Pour nous chrétiens, le sens, la vérité, ce n’est pas une chose. C’est quelqu’un.

L’important dans la loi, dans toute loi, ce n’est pas à quoi elle nous oblige : c’est à qui elle renvoie. Celui sur qui se fonde toute confiance, celui à qui nous sommes liés par une relation de confiance. C’est cela qui nous permet d’aller chercher, dans des mots de papier, dans une loi devenue morte, le souffle d’une parole vivante. Une mission qui l’aurait oublié serait une mission morte et mortifère.

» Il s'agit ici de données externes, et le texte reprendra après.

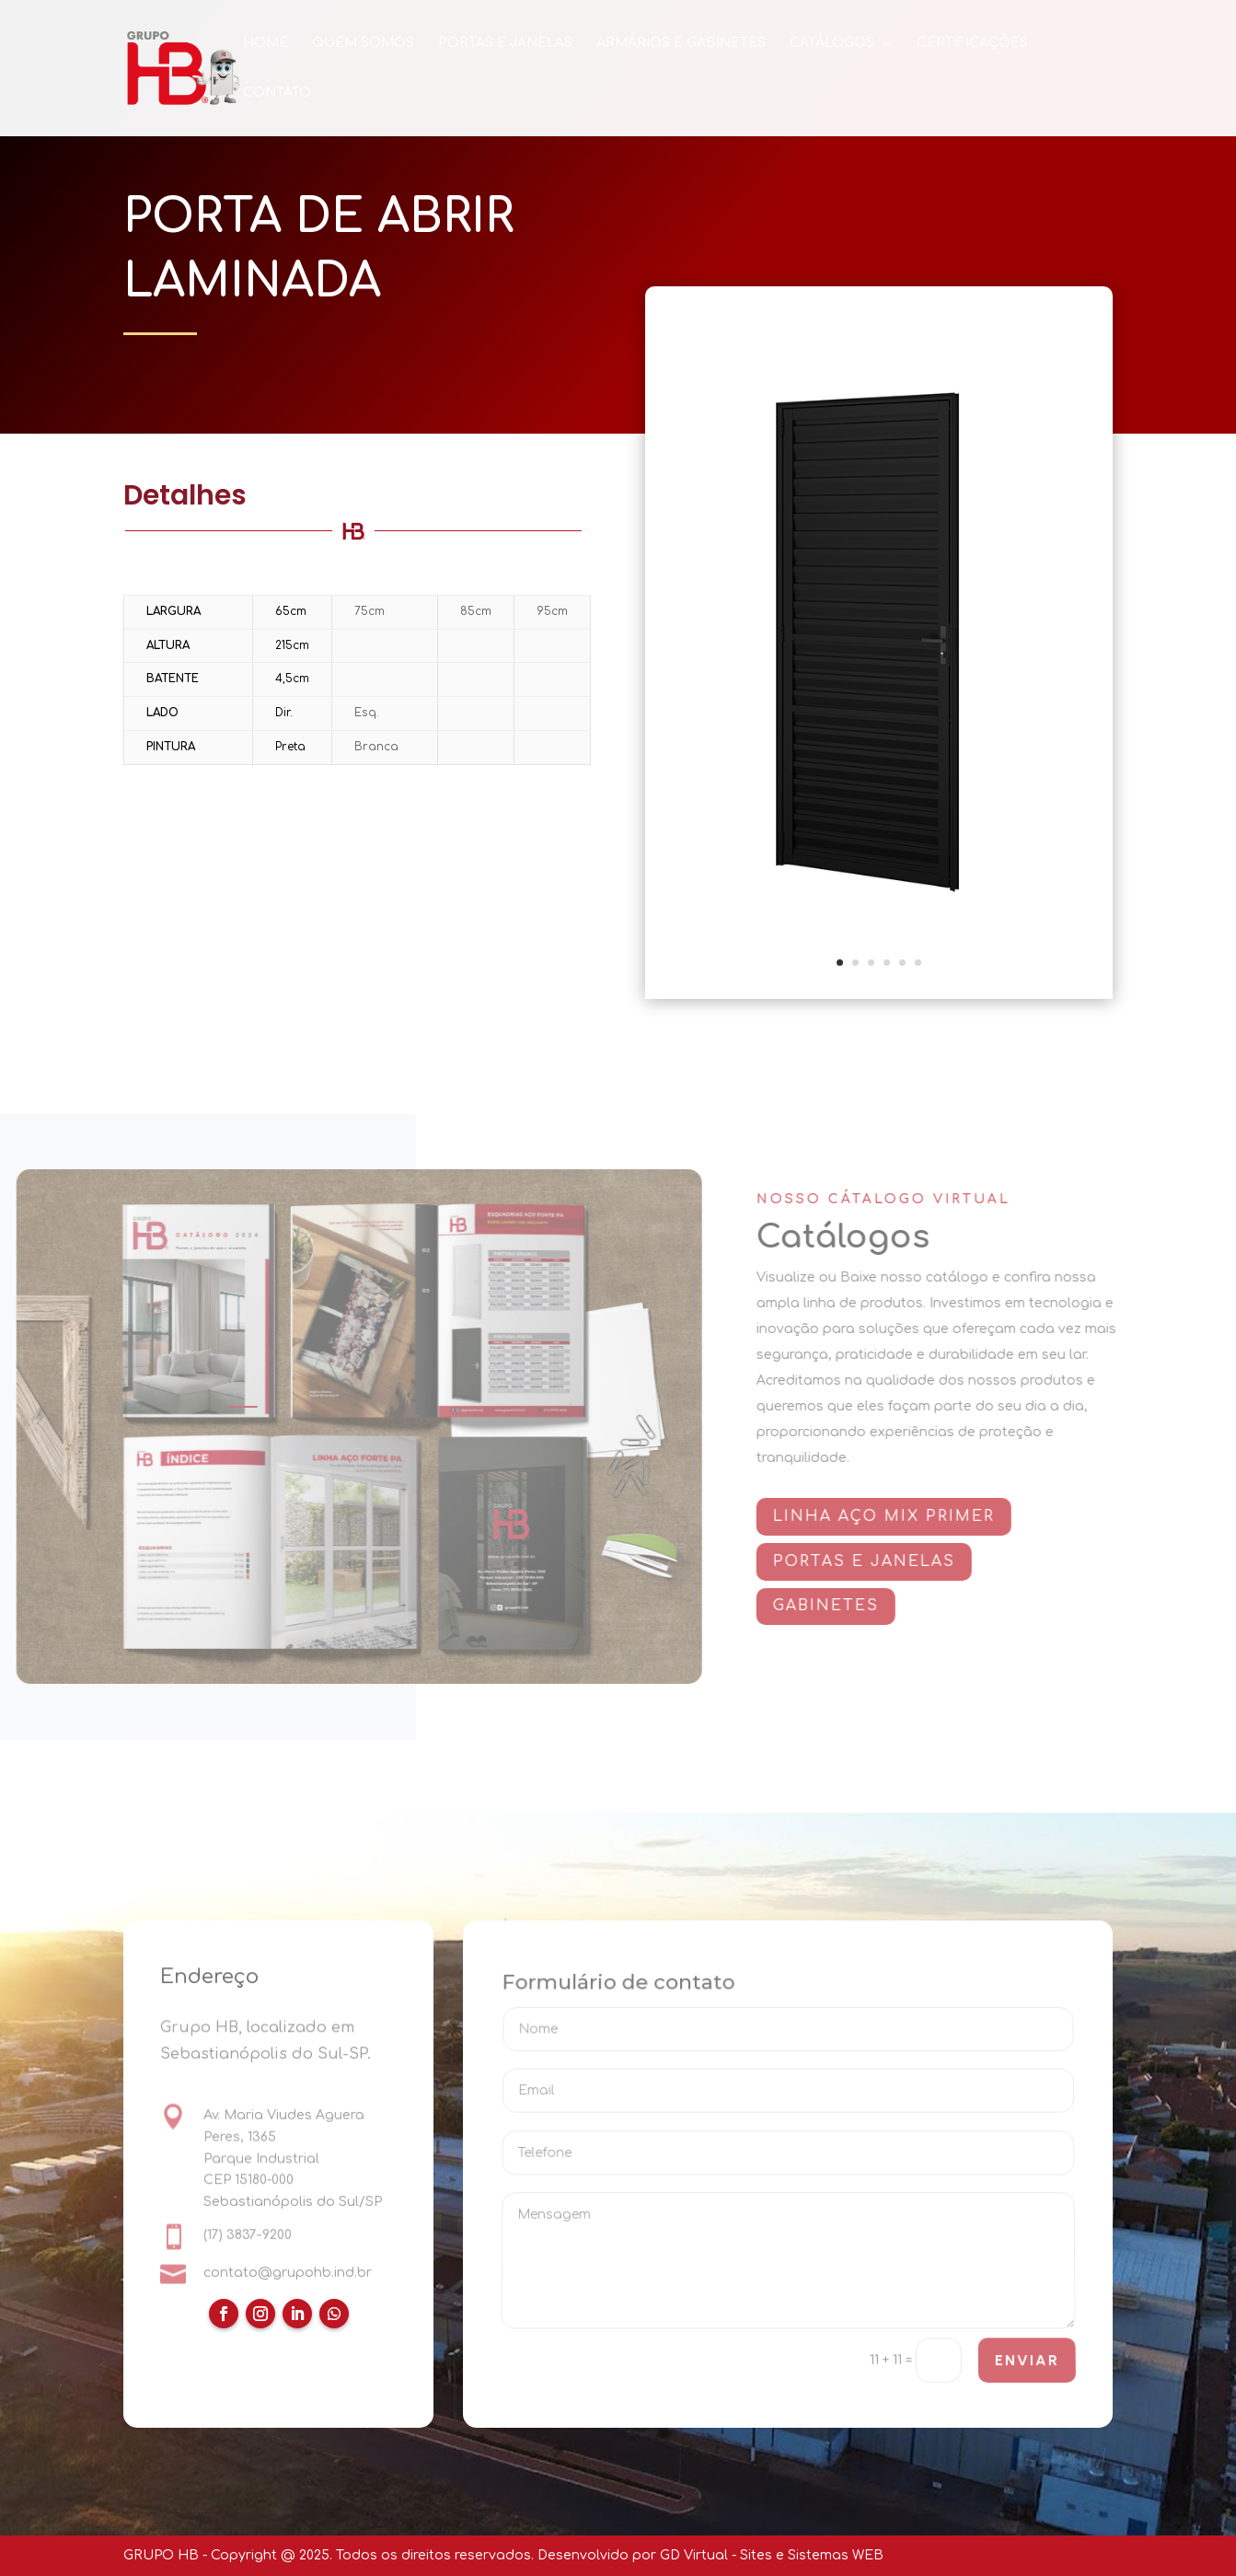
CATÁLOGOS (832, 43)
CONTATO (277, 93)
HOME (265, 43)
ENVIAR (1026, 2360)
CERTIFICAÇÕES (972, 43)
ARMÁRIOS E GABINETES (681, 43)
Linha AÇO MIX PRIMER (896, 1516)
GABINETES (838, 1605)
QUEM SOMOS (363, 43)
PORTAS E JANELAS (505, 43)
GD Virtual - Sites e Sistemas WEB (772, 2555)
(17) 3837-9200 (247, 2236)
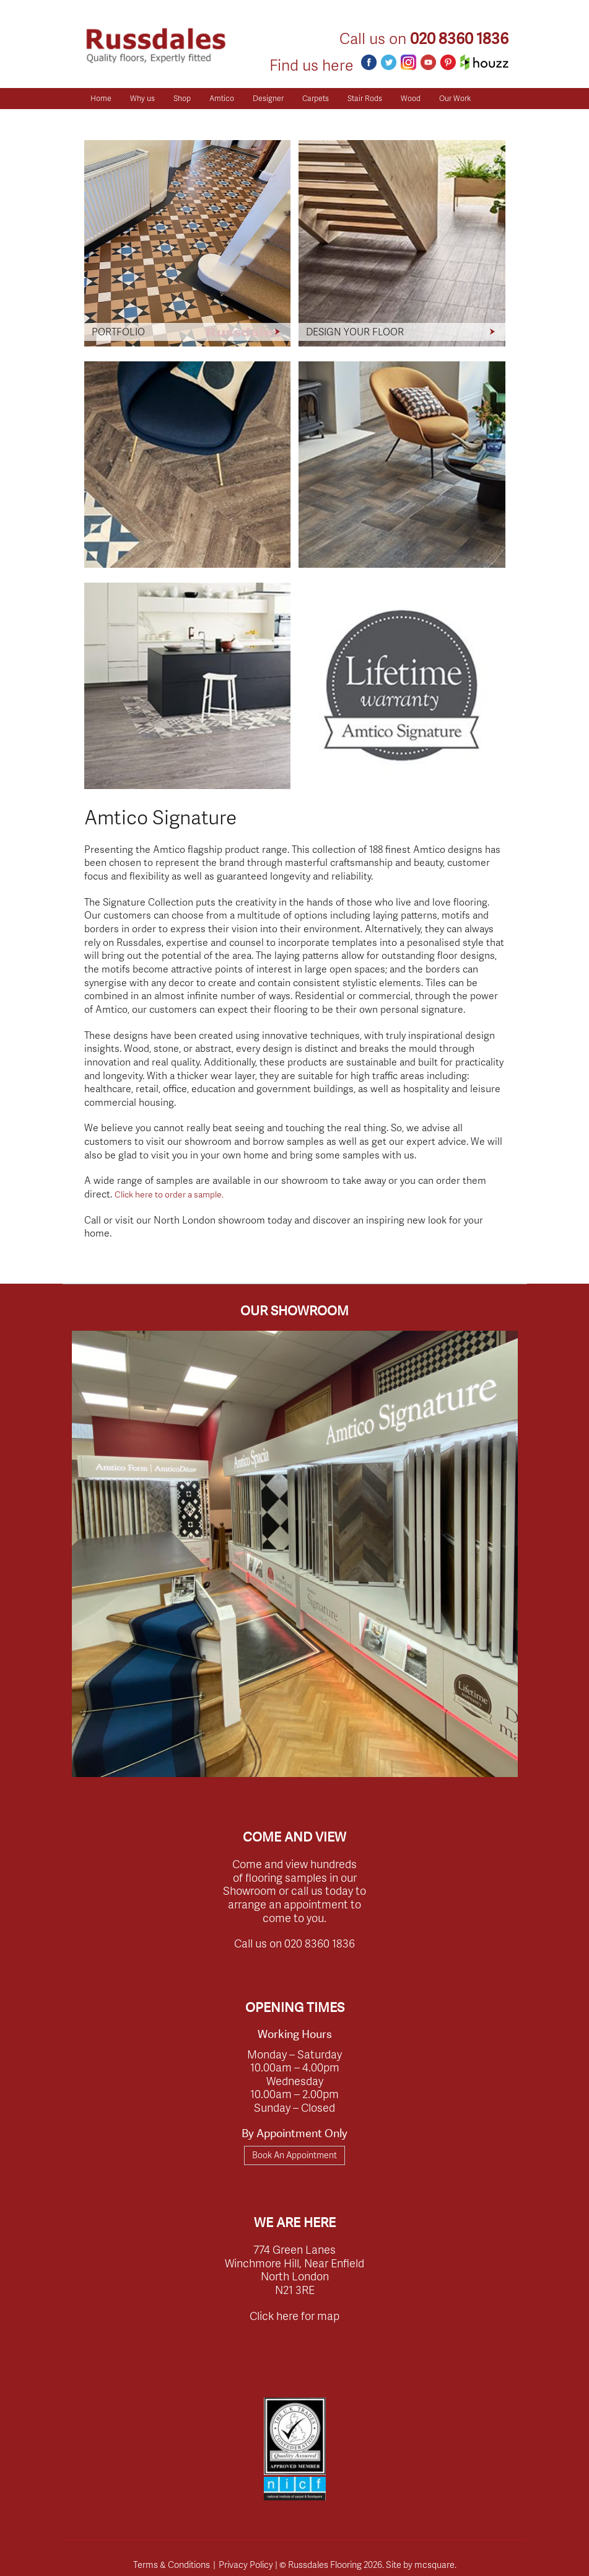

L’Évangile vient nous rejoindre, précisément, à la pliure des choses : là où le sens nous convoque, qui que nous soyons, pour nous rejoindre malgré tout. Que vous soyez homme ou femme, une fois le livre refermé, qu’il vous soit donné de ne pas chercher à obéir aveuglément, mais de vous mettre simplement à l’écoute du sens profond que Dieu souffle vers nous, pour que nous vivions.

Prière

Seigneur, tu nous as donné un code de la route et nous en avons fait un catalogue de bonne moralité. Pardonne-nous, et éveille en nous la joie du souffle qui fait vivre.
Tu nous as dit « Tu aimeras ton prochain, comme tu t’aimes toi-même » et nous avons tergiversé pour savoir qui, au juste, était notre prochain. Pardonne-nous, et éveille en nous la joie de la fraternité.
Tu nous as donné le salut et nous avons réfléchi à qui y avait droit. Pardonne-nous, et éveille en nous la paix de nous savoir sauvés.
Tu nous as donné le goût de ton Royaume et nous avons essayé d’en faire une identité. Pardonne-nous et ouvre nos yeux aux visages multiples de ton Église.
Tu nous donnes ta Parole. Qu’elle soit pour nous l’élan vital de chaque jour et qu’elle ne cesse jamais d’éveiller notre confiance en toi.
Nous te prions pour tous tes enfants, pour les responsables de nos Églises, pour ceux qui n’en ont pas encore franchi le seuil, pour les envoyés du Défap, pour ceux qui, ici et ailleurs, les accueillent et œuvrent avec eux. Que ta paix soit leur quotidien, pour cheminer à l’ombre de ta main.